* **Exercise aim**
Copy all entries without alteration and skip the pictures they hold.

Dataset entries

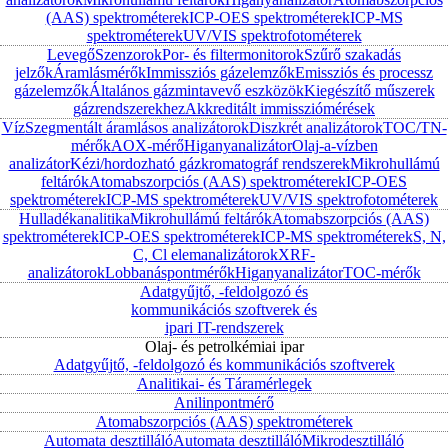
(AAS) spektrométerek
ICP-OES spektrométerek
ICP-MS
spektrométerek
UV/VIS spektrofotométerek
Levegő
Szenzorok
Por- és filtermonitorok
Szűrő szakadás
jelzők
Áramlásmérők
Immissziós gázelemzők
Emissziós és processz
gázelemzők
Általános gázmintavevő eszközök
Kiegészítő műszerek
gázrendszerekhez
Akkreditált immissziómérések
Víz
Szegmentált áramlásos analizátorok
Diszkrét analizátorok
TOC/TN-
mérők
AOX-mérő
Higanyanalizátor
Olaj-a-vízben
analizátor
Kézi/hordozható gázkromatográf rendszerek
Mikrohullámú
feltárók
Atomabszorpciós (AAS) spektrométerek
ICP-OES
spektrométerek
ICP-MS spektrométerek
UV/VIS spektrofotométerek
Hulladékanalitika
Mikrohullámú feltárók
Atomabszorpciós (AAS)
spektrométerek
ICP-OES spektrométerek
ICP-MS spektrométerek
S, N,
C, Cl elemanalizátorok
XRF-
analizátorok
Lobbanáspontmérők
Higanyanalizátor
TOC-mérők
Adatgyűjtő, -feldolgozó és
kommunikációs szoftverek és
ipari IT-rendszerek
Olaj- és petrolkémiai ipar
Adatgyűjtő, -feldolgozó és kommunikációs szoftverek
Analitikai- és Táramérlegek
Anilinpontmérő
Atomabszorpciós (AAS) spektrométerek
Automata desztilláló
Automata desztilláló
Mikrodesztilláló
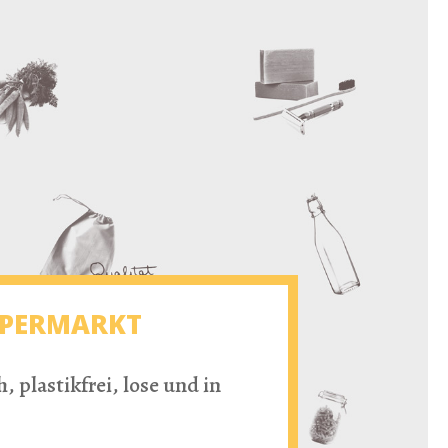
SUPERMARKT
 plastikfrei, lose und in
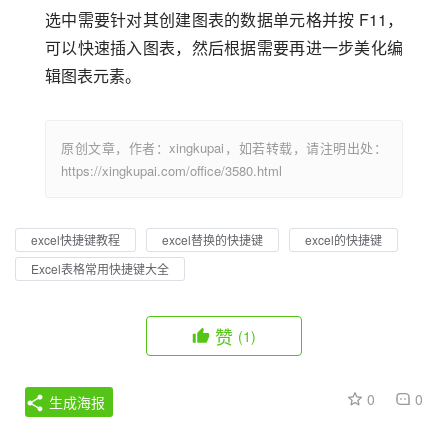
选中需要针对其创建图表的数据单元格并按 F11，
可以快速插入图表，然后根据需要再进一步美化编
辑图表元素。
原创文章，作者：xingkupai，如若转载，请注明出处：
https://xingkupai.com/office/3580.html
excel快捷键教程
excel替换的快捷键
excel的快捷键
Excel表格常用快捷键大全
赞
(1)
0
0
生成海报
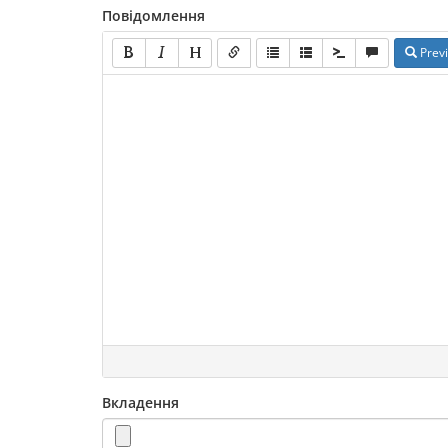
Повідомлення
Prev
Вкладення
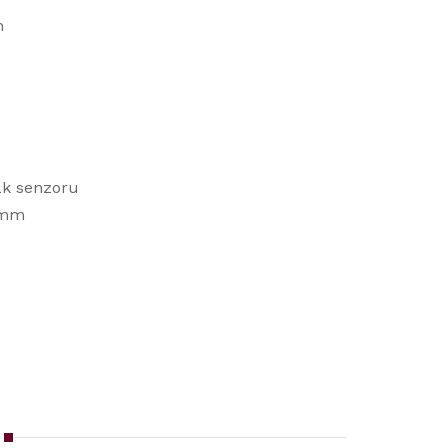
m
ák senzoru
 mm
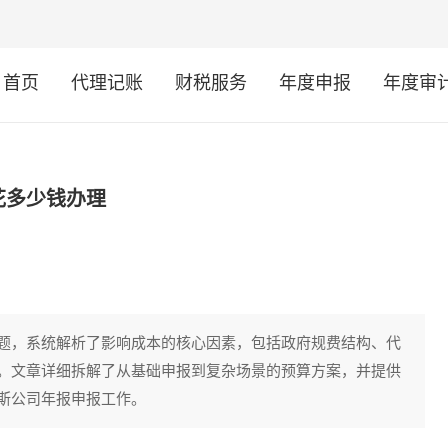
首页
代理记账
财税服务
年度申报
年度审
花多少钱办理
题，系统解析了影响成本的核心因素，包括政府规费结构、代
。文章详细拆解了从基础申报到复杂场景的预算方案，并提供
斯公司年报申报工作。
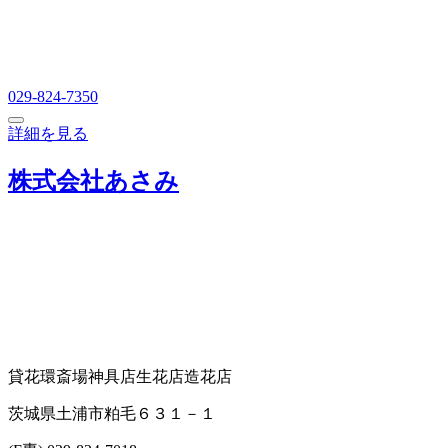
029-824-7350
詳細を見る
株式会社あさみ
貸花環
斎場
神具店
生花店
造花店
茨城県土浦市粕毛６３１－１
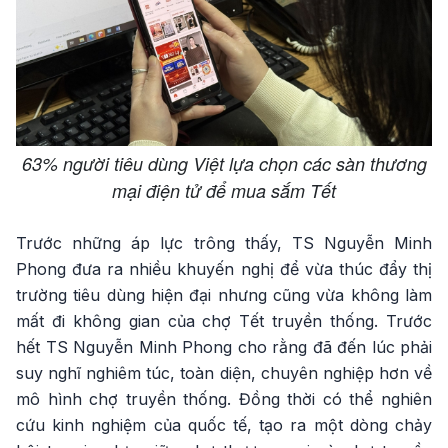
63% người tiêu dùng Việt lựa chọn các sàn thương
mại điện tử để mua sắm Tết
Trước những áp lực trông thấy, TS Nguyễn Minh
Phong đưa ra nhiều khuyến nghị để vừa thúc đẩy thị
trường tiêu dùng hiện đại nhưng cũng vừa không làm
mất đi không gian của chợ Tết truyền thống. Trước
hết TS Nguyễn Minh Phong cho rằng đã đến lúc phải
suy nghĩ nghiêm túc, toàn diện, chuyên nghiệp hơn về
mô hình chợ truyền thống. Đồng thời có thể nghiên
cứu kinh nghiệm của quốc tế, tạo ra một dòng chảy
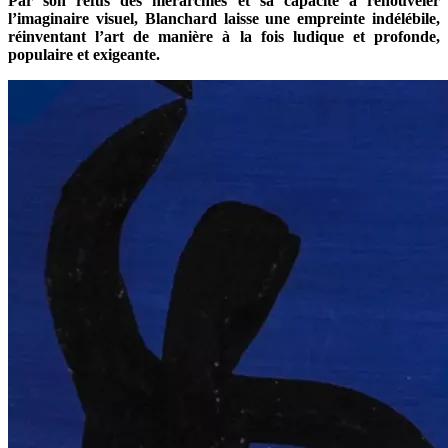
Par son refus des hiérarchies et sa capacité à renouveler
l’imaginaire visuel, Blanchard laisse une empreinte indélébile,
réinventant l’art de manière à la fois ludique et profonde,
populaire et exigeante.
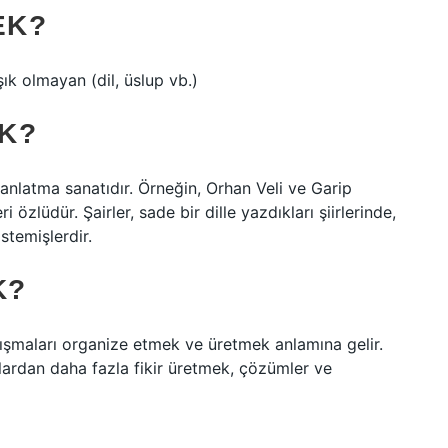
EK?
 olmayan (dil, üslup vb.)
K?
anlatma sanatıdır. Örneğin, Orhan Veli ve Garip
özlüdür. Şairler, sade bir dille yazdıkları şiirlerinde,
temişlerdir.
K?
lışmaları organize etmek ve üretmek anlamına gelir.
anlardan daha fazla fikir üretmek, çözümler ve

* **Final answer**
(AAS) spektrométerek
ICP-OES spektrométerek
ICP-MS
spektrométerek
UV/VIS spektrofotométerek
Levegő
Szenzorok
Por- és filtermonitorok
Szűrő szakadás
jelzők
Áramlásmérők
Immissziós gázelemzők
Emissziós és processz
gázelemzők
Általános gázmintavevő eszközök
Kiegészítő műszerek
gázrendszerekhez
Akkreditált immissziómérések
Víz
Szegmentált áramlásos analizátorok
Diszkrét analizátorok
TOC/TN-
mérők
AOX-mérő
Higanyanalizátor
Olaj-a-vízben
analizátor
Kézi/hordozható gázkromatográf rendszerek
Mikrohullámú
feltárók
Atomabszorpciós (AAS) spektrométerek
ICP-OES
spektrométerek
ICP-MS spektrométerek
UV/VIS spektrofotométerek
Hulladékanalitika
Mikrohullámú feltárók
Atomabszorpciós (AAS)
spektrométerek
ICP-OES spektrométerek
ICP-MS spektrométerek
S, N,
C, Cl elemanalizátorok
XRF-
analizátorok
Lobbanáspontmérők
Higanyanalizátor
TOC-mérők
Adatgyűjtő, -feldolgozó és
kommunikációs szoftverek és
ipari IT-rendszerek
Olaj- és petrolkémiai ipar
Adatgyűjtő, -feldolgozó és kommunikációs szoftverek
Analitikai- és Táramérlegek
Anilinpontmérő
Atomabszorpciós (AAS) spektrométerek
Automata desztilláló
Automata desztilláló
Mikrodesztilláló
SUPERMARKT
 plastikfrei, lose und in
选中需要针对其创建图表的数据单元格并按 F11，
可以快速插入图表，然后根据需要再进一步美化编
辑图表元素。
原创文章，作者：xingkupai，如若转载，请注明出处：
https://xingkupai.com/office/3580.html
excel快捷键教程
excel替换的快捷键
excel的快捷键
Excel表格常用快捷键大全
赞
(1)
0
0
生成海报
Повідомлення
Prev
Вкладення
m
ák senzoru
 mm
首页
代理记账
财税服务
年度申报
年度审
花多少钱办理
题，系统解析了影响成本的核心因素，包括政府规费结构、代
。文章详细拆解了从基础申报到复杂场景的预算方案，并提供
斯公司年报申报工作。
029-824-7350
詳細を見る
株式会社あさみ
貸花環
斎場
神具店
生花店
造花店
茨城県土浦市粕毛６３１－１
63% người tiêu dùng Việt lựa chọn các sàn thương
mại điện tử để mua sắm Tết
Trước những áp lực trông thấy, TS Nguyễn Minh
Phong đưa ra nhiều khuyến nghị để vừa thúc đẩy thị
trường tiêu dùng hiện đại nhưng cũng vừa không làm
mất đi không gian của chợ Tết truyền thống. Trước
hết TS Nguyễn Minh Phong cho rằng đã đến lúc phải
suy nghĩ nghiêm túc, toàn diện, chuyên nghiệp hơn về
mô hình chợ truyền thống. Đồng thời có thể nghiên
cứu kinh nghiệm của quốc tế, tạo ra một dòng chảy
Par son refus des hiérarchies et sa capacité à renouveler
l’imaginaire visuel, Blanchard laisse une empreinte indélébile,
réinventant l’art de manière à la fois ludique et profonde,
populaire et exigeante.
EK?
 olmayan (dil, üslup vb.)
K?
anlatma sanatıdır. Örneğin, Orhan Veli ve Garip
özlüdür. Şairler, sade bir dille yazdıkları şiirlerinde,
temişlerdir.
K?
lışmaları organize etmek ve üretmek anlamına gelir.
anlardan daha fazla fikir üretmek, çözümler ve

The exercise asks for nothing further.